(Page-level text extractions)

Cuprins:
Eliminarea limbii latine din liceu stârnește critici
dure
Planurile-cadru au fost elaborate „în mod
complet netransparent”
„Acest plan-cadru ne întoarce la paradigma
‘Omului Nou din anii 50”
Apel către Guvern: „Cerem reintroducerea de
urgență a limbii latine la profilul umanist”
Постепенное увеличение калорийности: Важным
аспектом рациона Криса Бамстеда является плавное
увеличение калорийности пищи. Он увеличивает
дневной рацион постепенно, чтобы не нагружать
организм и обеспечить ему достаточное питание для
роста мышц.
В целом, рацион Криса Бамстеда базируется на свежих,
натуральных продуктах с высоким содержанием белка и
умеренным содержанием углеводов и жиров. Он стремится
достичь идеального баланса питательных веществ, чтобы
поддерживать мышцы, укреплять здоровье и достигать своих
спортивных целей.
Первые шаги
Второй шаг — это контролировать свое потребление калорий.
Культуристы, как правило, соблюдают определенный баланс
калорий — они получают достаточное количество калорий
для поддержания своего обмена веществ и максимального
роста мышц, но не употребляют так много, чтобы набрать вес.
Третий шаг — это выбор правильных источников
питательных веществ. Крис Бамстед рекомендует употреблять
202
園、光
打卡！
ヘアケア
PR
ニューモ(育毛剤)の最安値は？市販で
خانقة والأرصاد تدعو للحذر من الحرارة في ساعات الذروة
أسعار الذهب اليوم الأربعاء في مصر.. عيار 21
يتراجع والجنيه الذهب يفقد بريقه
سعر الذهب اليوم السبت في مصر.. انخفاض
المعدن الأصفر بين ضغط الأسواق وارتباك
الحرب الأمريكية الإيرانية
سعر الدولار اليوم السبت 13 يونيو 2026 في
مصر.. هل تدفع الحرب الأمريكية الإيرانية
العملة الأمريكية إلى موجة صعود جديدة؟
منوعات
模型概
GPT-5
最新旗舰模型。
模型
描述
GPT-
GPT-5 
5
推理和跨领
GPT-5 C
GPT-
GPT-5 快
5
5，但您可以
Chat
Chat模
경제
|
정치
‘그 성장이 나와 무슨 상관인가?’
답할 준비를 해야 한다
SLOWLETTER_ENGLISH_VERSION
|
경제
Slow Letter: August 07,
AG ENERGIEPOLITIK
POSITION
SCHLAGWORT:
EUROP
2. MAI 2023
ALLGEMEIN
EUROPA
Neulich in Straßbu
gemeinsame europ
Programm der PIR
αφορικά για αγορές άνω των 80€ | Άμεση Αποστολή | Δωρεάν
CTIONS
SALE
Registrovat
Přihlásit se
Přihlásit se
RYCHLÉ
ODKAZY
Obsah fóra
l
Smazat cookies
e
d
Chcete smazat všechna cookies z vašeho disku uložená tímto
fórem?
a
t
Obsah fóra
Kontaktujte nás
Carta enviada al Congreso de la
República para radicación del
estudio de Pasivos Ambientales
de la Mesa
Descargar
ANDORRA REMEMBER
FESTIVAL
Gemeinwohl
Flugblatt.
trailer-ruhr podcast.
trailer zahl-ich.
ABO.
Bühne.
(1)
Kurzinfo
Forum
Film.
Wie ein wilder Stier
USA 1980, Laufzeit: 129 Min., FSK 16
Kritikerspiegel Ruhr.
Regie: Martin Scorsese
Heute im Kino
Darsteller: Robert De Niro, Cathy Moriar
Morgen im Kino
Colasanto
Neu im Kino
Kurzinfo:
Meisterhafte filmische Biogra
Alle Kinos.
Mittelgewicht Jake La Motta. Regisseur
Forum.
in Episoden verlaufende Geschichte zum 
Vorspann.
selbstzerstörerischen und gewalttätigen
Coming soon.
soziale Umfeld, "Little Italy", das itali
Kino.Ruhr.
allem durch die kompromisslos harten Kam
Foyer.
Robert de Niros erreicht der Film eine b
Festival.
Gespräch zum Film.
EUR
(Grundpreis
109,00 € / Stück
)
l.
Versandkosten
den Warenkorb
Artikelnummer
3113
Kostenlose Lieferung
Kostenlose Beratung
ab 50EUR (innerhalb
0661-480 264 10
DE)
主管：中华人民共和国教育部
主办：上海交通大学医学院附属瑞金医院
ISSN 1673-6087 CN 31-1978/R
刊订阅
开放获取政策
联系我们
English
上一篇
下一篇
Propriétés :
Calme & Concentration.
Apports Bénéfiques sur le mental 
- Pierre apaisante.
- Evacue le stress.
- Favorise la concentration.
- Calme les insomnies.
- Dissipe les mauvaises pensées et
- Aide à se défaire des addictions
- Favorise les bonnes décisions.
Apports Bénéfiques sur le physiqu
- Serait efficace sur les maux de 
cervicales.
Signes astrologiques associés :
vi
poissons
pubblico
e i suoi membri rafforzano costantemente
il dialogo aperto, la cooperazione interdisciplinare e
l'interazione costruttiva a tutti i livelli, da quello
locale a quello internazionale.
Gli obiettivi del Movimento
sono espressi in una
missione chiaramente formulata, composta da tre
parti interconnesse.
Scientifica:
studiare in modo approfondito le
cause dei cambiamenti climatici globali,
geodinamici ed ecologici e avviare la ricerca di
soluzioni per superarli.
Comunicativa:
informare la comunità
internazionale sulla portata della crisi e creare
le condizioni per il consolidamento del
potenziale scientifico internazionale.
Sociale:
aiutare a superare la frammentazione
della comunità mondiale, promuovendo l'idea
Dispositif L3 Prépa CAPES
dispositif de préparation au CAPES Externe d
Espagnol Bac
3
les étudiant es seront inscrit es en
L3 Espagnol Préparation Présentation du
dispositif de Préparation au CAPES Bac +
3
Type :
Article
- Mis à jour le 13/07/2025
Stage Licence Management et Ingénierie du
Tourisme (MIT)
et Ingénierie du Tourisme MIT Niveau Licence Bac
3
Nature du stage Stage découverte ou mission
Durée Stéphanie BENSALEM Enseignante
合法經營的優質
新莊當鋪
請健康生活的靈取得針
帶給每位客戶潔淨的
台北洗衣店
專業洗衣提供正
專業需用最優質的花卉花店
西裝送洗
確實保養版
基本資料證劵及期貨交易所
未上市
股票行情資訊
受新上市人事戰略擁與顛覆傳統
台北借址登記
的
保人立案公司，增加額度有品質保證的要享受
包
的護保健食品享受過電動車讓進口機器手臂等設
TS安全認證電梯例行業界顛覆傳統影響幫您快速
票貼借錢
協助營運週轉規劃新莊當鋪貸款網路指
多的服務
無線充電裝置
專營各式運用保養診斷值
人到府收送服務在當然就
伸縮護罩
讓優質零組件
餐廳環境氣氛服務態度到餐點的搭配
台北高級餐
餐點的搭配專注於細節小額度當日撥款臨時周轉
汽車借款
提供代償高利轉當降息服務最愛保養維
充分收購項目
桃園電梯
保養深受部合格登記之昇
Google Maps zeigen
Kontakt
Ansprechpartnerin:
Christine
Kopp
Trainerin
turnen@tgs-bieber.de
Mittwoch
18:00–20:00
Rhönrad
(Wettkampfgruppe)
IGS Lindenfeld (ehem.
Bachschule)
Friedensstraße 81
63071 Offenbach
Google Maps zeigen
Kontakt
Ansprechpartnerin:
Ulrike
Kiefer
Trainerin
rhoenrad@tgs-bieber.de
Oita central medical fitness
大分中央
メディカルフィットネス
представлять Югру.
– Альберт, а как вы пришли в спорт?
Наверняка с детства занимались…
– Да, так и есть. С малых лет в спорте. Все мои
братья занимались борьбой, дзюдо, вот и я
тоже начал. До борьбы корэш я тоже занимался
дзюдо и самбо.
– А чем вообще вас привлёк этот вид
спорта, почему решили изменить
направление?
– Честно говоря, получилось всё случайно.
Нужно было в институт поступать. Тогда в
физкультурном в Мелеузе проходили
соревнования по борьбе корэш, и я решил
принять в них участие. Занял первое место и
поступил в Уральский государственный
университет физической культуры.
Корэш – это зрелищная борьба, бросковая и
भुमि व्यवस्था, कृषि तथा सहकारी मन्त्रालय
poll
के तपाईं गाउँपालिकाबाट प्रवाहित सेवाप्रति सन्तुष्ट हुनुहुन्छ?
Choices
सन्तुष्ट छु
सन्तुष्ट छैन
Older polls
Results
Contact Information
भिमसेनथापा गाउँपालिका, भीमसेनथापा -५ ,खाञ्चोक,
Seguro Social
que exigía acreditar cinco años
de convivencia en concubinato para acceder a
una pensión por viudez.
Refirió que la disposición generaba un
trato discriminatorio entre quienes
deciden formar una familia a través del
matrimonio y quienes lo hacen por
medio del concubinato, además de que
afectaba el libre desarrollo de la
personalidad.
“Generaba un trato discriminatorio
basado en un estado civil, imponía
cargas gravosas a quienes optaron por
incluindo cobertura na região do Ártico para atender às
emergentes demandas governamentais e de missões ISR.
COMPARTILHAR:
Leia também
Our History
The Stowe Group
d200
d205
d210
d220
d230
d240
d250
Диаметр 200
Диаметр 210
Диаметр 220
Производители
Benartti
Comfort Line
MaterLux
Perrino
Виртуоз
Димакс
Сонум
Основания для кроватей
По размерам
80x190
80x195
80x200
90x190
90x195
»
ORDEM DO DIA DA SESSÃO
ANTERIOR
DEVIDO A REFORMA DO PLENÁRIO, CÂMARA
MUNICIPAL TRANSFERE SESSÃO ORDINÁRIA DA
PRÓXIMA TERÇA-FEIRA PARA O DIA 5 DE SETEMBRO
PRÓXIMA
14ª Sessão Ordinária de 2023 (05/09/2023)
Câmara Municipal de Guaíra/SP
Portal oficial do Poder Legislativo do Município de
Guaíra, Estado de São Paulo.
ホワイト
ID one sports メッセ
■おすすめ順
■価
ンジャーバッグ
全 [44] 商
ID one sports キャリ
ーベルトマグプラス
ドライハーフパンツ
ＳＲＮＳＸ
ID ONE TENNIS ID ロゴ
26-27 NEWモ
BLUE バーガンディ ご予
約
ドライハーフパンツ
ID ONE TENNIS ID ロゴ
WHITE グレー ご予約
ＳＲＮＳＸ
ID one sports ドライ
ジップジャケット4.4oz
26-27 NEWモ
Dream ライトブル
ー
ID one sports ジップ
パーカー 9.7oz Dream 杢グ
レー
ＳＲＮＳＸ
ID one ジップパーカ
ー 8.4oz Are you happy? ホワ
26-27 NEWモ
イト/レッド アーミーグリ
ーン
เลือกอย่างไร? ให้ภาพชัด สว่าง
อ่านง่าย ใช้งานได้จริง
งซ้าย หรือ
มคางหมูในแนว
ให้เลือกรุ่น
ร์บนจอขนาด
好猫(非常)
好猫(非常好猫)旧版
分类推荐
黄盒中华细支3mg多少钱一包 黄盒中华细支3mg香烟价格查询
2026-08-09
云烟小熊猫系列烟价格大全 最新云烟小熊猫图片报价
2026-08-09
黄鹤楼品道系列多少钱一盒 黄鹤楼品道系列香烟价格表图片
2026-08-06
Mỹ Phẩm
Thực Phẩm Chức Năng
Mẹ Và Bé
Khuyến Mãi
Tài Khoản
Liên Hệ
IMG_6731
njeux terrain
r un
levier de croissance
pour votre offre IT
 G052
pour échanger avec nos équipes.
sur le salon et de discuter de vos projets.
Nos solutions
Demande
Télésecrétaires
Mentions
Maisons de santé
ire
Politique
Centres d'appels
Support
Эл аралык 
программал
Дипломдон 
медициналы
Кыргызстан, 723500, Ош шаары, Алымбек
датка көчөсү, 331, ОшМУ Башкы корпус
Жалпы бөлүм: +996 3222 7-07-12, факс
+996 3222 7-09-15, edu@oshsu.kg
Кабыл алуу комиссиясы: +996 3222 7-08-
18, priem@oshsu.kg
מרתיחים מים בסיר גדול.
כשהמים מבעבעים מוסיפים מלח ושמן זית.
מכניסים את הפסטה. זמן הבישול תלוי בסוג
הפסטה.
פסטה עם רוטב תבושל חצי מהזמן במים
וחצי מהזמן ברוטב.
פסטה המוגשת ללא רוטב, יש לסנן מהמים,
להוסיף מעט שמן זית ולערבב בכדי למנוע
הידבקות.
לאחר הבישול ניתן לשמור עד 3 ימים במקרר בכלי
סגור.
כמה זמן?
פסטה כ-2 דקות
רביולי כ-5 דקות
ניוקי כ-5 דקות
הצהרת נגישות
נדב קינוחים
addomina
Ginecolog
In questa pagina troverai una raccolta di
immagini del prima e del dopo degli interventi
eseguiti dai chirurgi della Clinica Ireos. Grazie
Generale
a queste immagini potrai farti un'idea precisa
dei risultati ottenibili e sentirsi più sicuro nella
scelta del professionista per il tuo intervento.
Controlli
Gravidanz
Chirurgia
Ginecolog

* [Directions for this task]
List the lines of the entries that include "comunità".

* [Result]
informare la comunità
della comunità mondiale, promuovendo l'idea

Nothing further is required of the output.